No quería acabar como esos villanos de las series de televisión que mueren por hablar demasiado.
Si tenía la oportunidad, ¡naturalmente quería eliminar este problema de una vez por todas!
¡Apretó el gatillo!
¡Bang!
El cañón del arma destelló.
¡La bala salió disparada a gran velocidad, directa a la cabeza de Chen Wei!
Kim Chan Yeol no disparó una segunda vez.
Confiaba en su puntería; de hecho, había contratado a un entrenador de tiro profesional.
A cien metros de distancia, podía acertarle a una botella de agua con precisión.
A una distancia tan corta, volarle la cabeza a Chen Wei, en opinión de Kim Chan Yeol, era una tarea muy fácil.
Muy fácil.
No había dificultad alguna, ninguna.
Sin embargo, la realidad contradecía sus pensamientos por completo, ¡era totalmente lo opuesto!
En el aire, en un abrir y cerrar de ojos, vio vagamente un destello de luz.
Luego, un ruido inusual sonó a su lado.
Parecía que algo había golpeado un árbol.
Kim Chan Yeol no se giró para mirar, su mirada estaba fija en Chen Wei.
Tenía los ojos en blanco y el rostro lleno de incredulidad. —¿Cómo es posible? ¿Por qué no estás herido?
Kim Chan Yeol no creía que su puntería fuera tan mala como para no poder acertarle a Chen Wei, un blanco tan grande, a esa distancia.
¡Había un problema!
¡Tenía que haber un problema!
De nuevo, levantó su pistola, apuntó a Chen Wei y apretó el gatillo.
¡Bang!
¡Bang!
¡Bang!
¡Esta vez, disparó tres balas en rápida sucesión!
A toda costa, tenía que quitarle la vida a Chen Wei.
Al segundo siguiente, vio tres destellos de luz en el aire.
Un golpe sordo de algo impactando sonó a su lado.
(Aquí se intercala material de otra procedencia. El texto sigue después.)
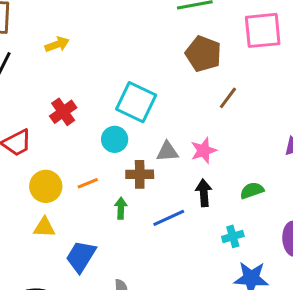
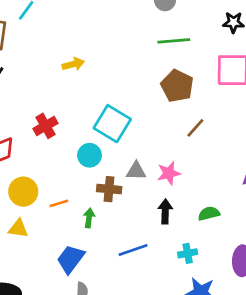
yellow arrow: (57, 44) -> (73, 64), moved
orange line: (88, 183) -> (59, 203), moved
blue line: (169, 218) -> (133, 250), moved
blue trapezoid: (81, 257) -> (71, 259), moved

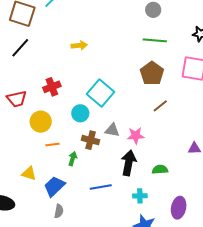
yellow circle: (23, 192) -> (41, 122), moved
black arrow: (165, 211) -> (129, 163), size x1.4
yellow triangle: (18, 228) -> (29, 173), moved

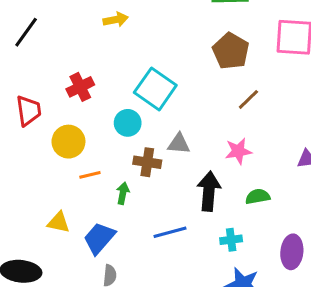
red trapezoid: (17, 99) -> (29, 111), turned -80
pink star: (136, 136) -> (238, 151), moved

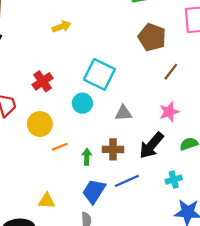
brown cross: (147, 162) -> (113, 149), moved
black arrow: (209, 191) -> (151, 145), turned -136
yellow triangle: (59, 222) -> (47, 201), moved
blue trapezoid: (99, 238) -> (94, 191), moved

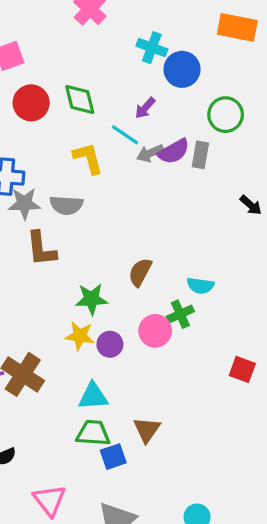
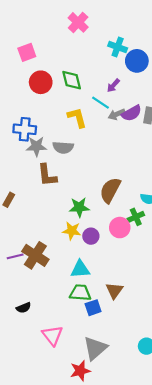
brown semicircle: (140, 272) -> (110, 190), size x1.4

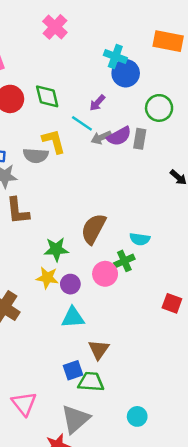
cyan cross: (118, 47) -> (115, 57), moved
gray semicircle: (63, 147) -> (36, 156), moved
cyan triangle: (80, 269) -> (73, 317), moved
green trapezoid: (80, 293) -> (91, 382), moved

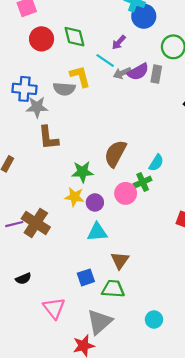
cyan semicircle: (140, 239) -> (156, 163), turned -66
blue square: (73, 370) -> (86, 277), moved

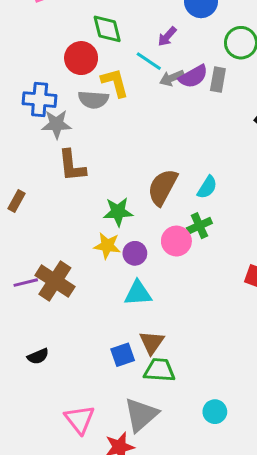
red circle: (42, 39) -> (81, 58), moved
cyan semicircle: (156, 163) -> (207, 187), moved
brown triangle: (120, 260) -> (152, 342), moved
pink triangle: (54, 308) -> (80, 419), moved

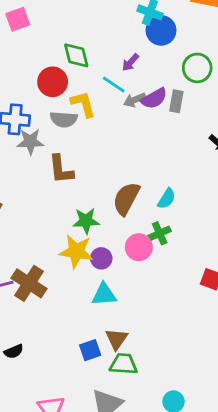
brown L-shape: (72, 166) -> (61, 169), moved
yellow star: (107, 246) -> (76, 251), size x1.4

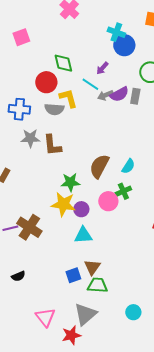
gray star: (30, 142) -> (30, 138), moved

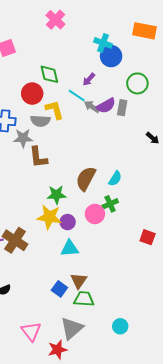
gray arrow: (105, 95) -> (92, 107), turned 56
gray star: (30, 138) -> (23, 138), moved
blue square: (73, 275) -> (59, 289), turned -35

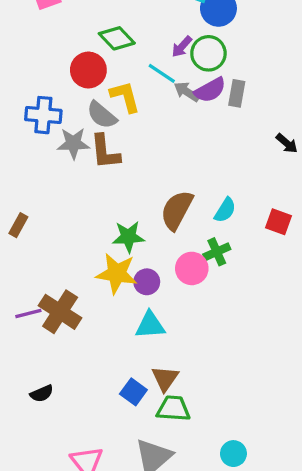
green diamond: (49, 74) -> (117, 38), turned -30
green circle: (137, 83) -> (208, 53), moved
gray semicircle: (40, 121) -> (102, 115), turned 36
brown L-shape: (38, 157) -> (105, 152), moved
red square: (148, 237) -> (278, 222), moved

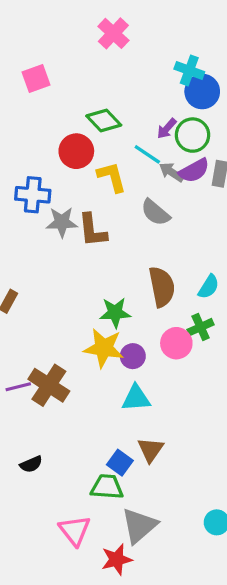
gray semicircle: (102, 115) -> (155, 212), moved
brown semicircle: (177, 210) -> (162, 287), turned 141
green trapezoid: (173, 409) -> (107, 487), moved

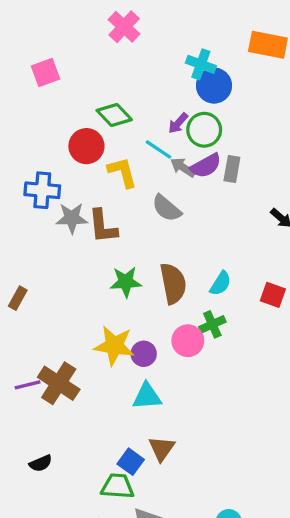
green star: (115, 313) -> (126, 282), moved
Tras eso, una expresión de puro terror se extendió por el rostro de Kim Chan Yeol.
¡Un pensamiento aterrador surgió espontáneamente!
—¿Imposible? ¿Cómo puede ser esto? ¡Absolutamente imposible, no lo creo, no lo creo!
Impulsado por un miedo intenso, Kim Chan Yeol siguió disparando, ¡decidido a vaciar todas las balas del cargador!